Ireland has been a very poor country, destitute at times. We all know that. Until recent years, its emigration levels have been astronomically high compared to its neighbors, and some statistic has the number of native born or first generation Irish higher in the US than in Ireland. However, the Celtic Tiger took hold and business boomed, construction began, and thousands flocked to Dublin. Dublin is alive and vibrant, proud to be Irish even as the recession deals blow after blow. Although not at the level of dire risk faced by countries like Iceland, experts whose names I don’t know expect the future of Ireland to be bleaker than in many parts of Europe, but the city continues, albeit with fewer tourists, shorter lines at immigrations, and dozens of cabs lined down the street from the Guinness Storehouse, hotels, and night clubs. Because of a relaxing of the laws, Dublin has more cabbies than Manhattan, but more and more people forsake cabs for the cheaper bus fare or walking. Dublin is a small city. I can walk from Trinity College in the city center to either of the large stadiums on the outer edges of the city in forty minutes, maybe less. However, despite financial setbacks, the city continues, determined to hold onto at least an echo of that Celtic roar.
But on the bus to Ikea, passing through lovely neighborhoods with trimmed hedges, fresh paint, large modern churches, one passes into Ballymun, a northern suburb of Dublin and the home of Europe’s Most Successful Neighborhood Rejuvenation Project. The sign that states it is spray painted over in green, black, and red.

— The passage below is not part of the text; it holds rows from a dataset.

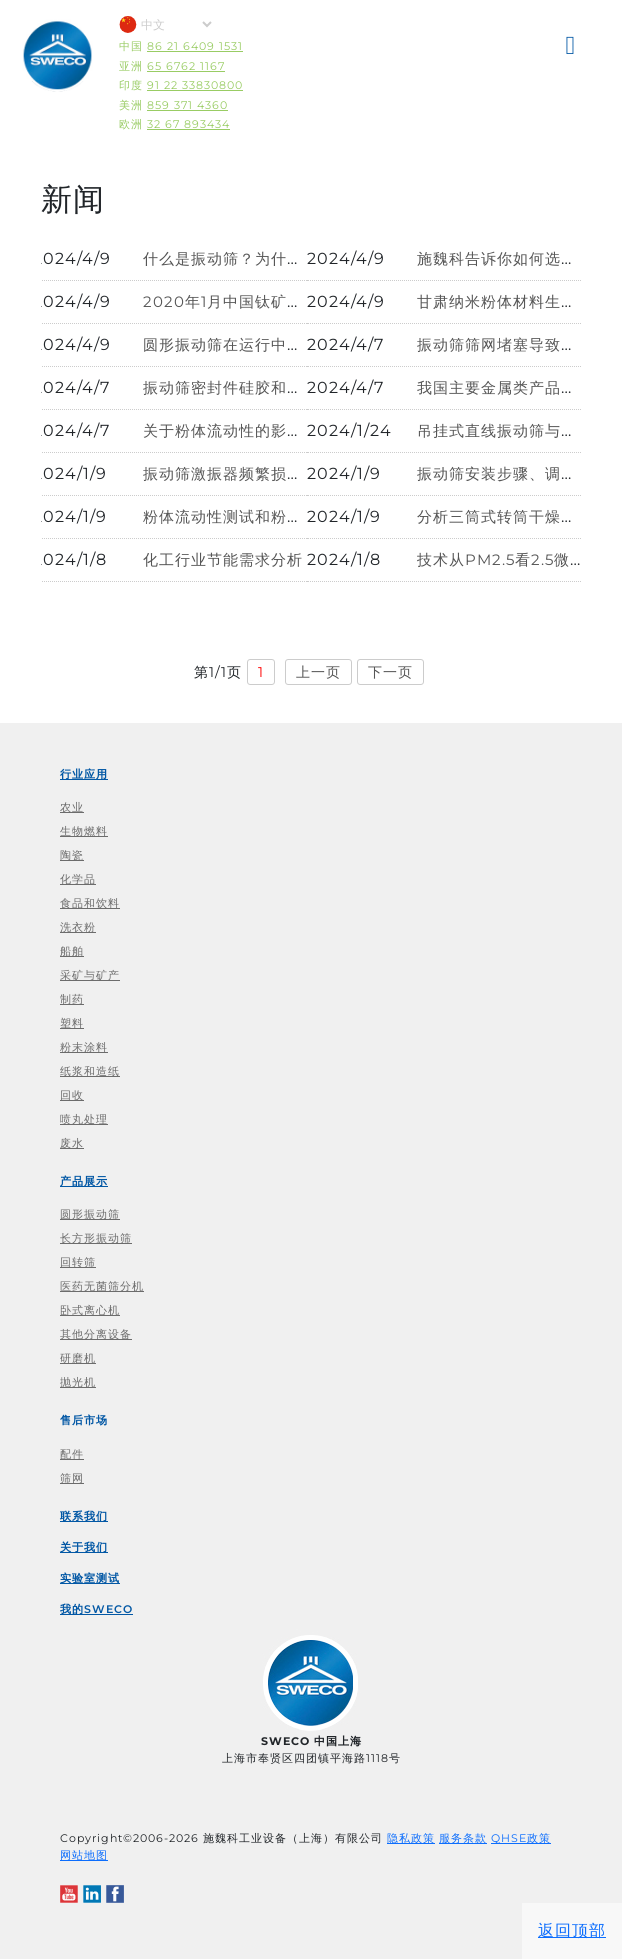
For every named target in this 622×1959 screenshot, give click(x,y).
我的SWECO (96, 1609)
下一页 (390, 672)
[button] (572, 48)
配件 (72, 1454)
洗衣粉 (78, 927)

Just beyond it is a mall that looks to be abandoned but isn’t, and just beyond that, on a dead end street, is a grouping, three maybe, four, of concrete apartment buildings, slabs with cutouts in the shape of doors and windows. As the bus passes, one can see through the stairways opened to the sky, and trash piles of mattresses and cardboard camouflage where house-cement meets road cement.

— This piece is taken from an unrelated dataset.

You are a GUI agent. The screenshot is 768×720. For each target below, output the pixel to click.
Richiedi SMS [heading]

Scott thought it looked like something from the Eastern cell bloc. Maybe. I can see in it movies from the 1980s depicting the USSR and East Germany. I imagine living there, and it isn’t the type of place you come for a viewing and say, “This feels like home.” You move into those gray walls, and you fight and claw to make it a home, and undoubtedly some people succeed though a great many fail. Where does it fall in the Celtic Tiger? It’s older than the recession, maybe older than the Tiger, and it is a part of the Tiger, left in the droppings and scraps amongst the small parasites all tigers must have. Though these truly bleak buildings may be unique in Western Europe to Ireland, a country that has been so destitute in moments in its history to send such great swaths of its population fleeing elsewhere, anywhere, the concept of these buildings are universal, large and crowded and ever present in the neighborhoods where we chose not to look.